WORK REQUIRED: What is needed here is an exact repetition of the records below, beginning at the line that has "harassment from the" and stopping after the line that has "Battle Surrounding ADA".

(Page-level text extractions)
+++++
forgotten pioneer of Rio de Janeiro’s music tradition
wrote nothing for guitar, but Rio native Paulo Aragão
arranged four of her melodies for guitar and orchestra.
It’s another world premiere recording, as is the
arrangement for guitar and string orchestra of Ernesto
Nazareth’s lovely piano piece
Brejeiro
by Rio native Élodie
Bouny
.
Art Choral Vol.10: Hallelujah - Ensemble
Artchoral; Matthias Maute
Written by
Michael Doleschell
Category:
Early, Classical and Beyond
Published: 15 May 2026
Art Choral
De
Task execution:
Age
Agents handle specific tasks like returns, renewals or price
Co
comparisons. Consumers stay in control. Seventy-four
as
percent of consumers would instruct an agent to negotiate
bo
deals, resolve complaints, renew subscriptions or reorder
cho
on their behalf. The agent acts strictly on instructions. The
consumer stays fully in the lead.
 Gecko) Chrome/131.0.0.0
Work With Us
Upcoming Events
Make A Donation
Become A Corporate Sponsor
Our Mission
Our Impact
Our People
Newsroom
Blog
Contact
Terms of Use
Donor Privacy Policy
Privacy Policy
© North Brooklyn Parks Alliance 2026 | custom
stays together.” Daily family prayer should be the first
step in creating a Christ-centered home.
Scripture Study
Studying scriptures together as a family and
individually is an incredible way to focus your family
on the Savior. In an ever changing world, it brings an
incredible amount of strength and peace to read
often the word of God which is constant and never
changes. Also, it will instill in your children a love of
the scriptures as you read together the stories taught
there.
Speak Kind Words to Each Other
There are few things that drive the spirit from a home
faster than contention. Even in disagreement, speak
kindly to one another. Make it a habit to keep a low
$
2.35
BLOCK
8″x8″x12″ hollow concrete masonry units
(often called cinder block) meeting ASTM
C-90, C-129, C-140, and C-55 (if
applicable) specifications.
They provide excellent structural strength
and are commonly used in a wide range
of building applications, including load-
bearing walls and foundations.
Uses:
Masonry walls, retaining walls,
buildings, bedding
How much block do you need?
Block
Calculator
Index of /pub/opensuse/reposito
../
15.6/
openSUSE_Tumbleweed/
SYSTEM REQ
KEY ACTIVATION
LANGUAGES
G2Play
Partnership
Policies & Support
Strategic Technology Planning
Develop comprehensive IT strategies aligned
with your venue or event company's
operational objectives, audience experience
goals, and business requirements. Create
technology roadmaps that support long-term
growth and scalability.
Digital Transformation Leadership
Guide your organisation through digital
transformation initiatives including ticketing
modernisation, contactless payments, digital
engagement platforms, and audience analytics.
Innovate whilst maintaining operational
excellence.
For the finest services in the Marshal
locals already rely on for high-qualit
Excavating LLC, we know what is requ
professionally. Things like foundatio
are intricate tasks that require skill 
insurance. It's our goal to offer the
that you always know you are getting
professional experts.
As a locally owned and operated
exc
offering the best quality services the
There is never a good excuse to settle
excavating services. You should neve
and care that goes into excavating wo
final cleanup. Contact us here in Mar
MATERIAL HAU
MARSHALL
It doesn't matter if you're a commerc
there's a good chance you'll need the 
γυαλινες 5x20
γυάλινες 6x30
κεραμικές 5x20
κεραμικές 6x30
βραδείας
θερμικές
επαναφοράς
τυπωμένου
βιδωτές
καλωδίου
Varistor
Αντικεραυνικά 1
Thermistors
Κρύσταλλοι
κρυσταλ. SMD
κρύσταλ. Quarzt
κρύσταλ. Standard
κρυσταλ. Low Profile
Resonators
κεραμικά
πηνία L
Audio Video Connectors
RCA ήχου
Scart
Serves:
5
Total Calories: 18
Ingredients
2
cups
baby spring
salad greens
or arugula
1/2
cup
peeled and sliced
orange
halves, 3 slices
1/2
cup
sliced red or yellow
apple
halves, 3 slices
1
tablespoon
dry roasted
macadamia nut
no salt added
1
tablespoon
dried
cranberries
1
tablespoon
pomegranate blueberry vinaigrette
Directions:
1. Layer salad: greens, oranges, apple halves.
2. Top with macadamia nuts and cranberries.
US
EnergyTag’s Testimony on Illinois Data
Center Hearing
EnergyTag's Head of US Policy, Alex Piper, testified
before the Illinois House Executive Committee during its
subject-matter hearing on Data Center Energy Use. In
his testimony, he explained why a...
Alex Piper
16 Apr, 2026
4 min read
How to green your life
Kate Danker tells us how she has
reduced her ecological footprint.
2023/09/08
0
+++++
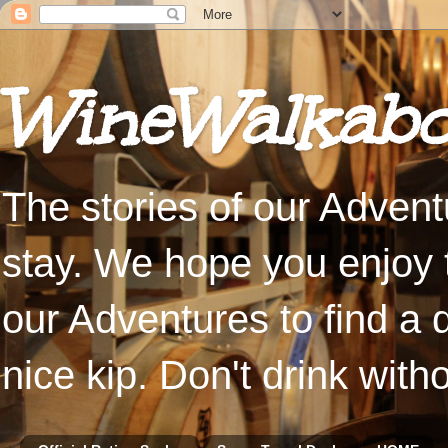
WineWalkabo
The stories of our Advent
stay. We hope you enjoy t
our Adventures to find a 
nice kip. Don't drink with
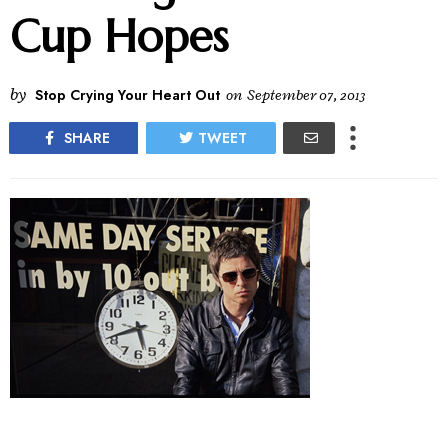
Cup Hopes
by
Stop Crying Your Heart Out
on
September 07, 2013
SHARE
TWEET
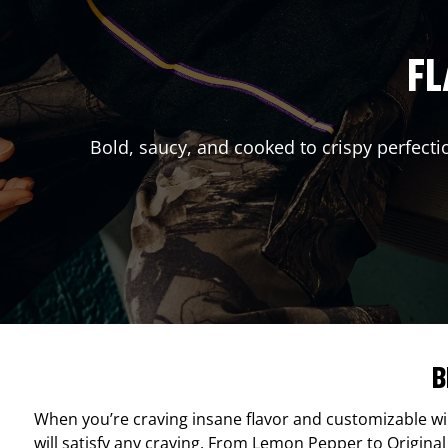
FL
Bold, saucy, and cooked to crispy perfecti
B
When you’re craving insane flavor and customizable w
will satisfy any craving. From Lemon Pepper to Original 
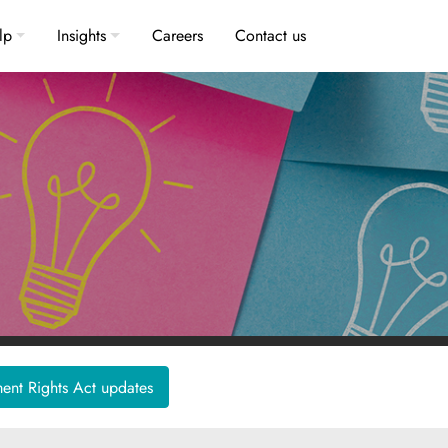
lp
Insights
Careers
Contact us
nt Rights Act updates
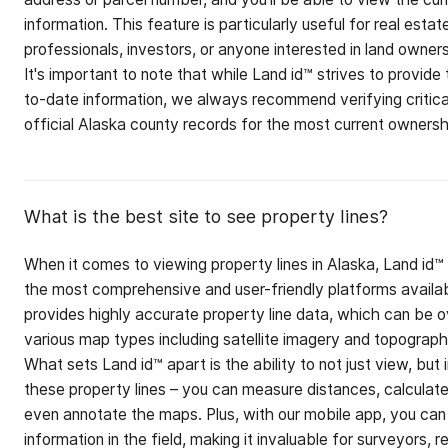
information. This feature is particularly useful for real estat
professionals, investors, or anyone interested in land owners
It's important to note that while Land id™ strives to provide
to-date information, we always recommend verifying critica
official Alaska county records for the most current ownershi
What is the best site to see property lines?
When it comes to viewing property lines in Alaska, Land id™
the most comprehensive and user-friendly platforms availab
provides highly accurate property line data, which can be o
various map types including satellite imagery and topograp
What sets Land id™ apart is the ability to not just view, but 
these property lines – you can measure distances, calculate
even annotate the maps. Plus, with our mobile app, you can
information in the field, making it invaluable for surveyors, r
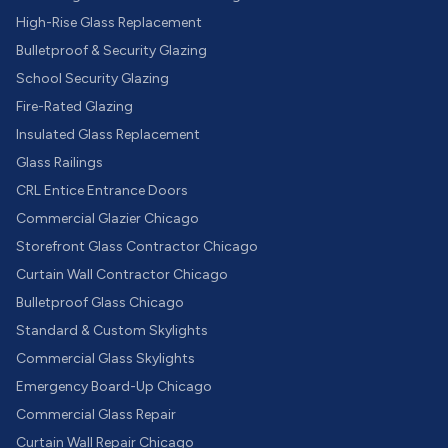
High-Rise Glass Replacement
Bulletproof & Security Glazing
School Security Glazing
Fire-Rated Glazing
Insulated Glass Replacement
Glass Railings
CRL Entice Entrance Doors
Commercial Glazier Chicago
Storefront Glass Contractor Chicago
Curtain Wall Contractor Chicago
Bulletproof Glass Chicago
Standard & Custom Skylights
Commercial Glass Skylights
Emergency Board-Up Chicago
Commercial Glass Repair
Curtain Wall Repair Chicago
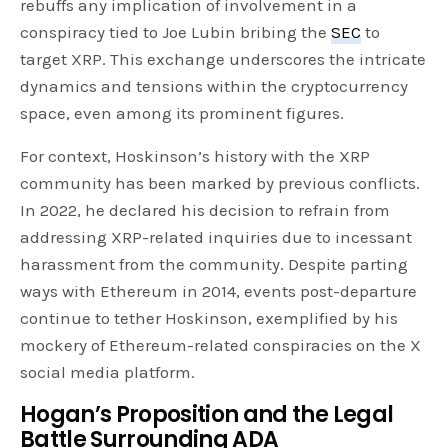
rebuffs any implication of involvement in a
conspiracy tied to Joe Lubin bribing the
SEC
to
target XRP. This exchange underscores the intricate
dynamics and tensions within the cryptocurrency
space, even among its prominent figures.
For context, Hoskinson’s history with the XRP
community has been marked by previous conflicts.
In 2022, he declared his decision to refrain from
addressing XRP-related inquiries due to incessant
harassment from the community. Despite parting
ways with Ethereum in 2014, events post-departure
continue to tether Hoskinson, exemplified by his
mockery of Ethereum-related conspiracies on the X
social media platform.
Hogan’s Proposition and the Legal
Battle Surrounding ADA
+++++
SOLUTION:
harassment from the community. Despite parting
ways with Ethereum in 2014, events post-departure
continue to tether Hoskinson, exemplified by his
mockery of Ethereum-related conspiracies on the X
social media platform.
Hogan’s Proposition and the Legal
Battle Surrounding ADA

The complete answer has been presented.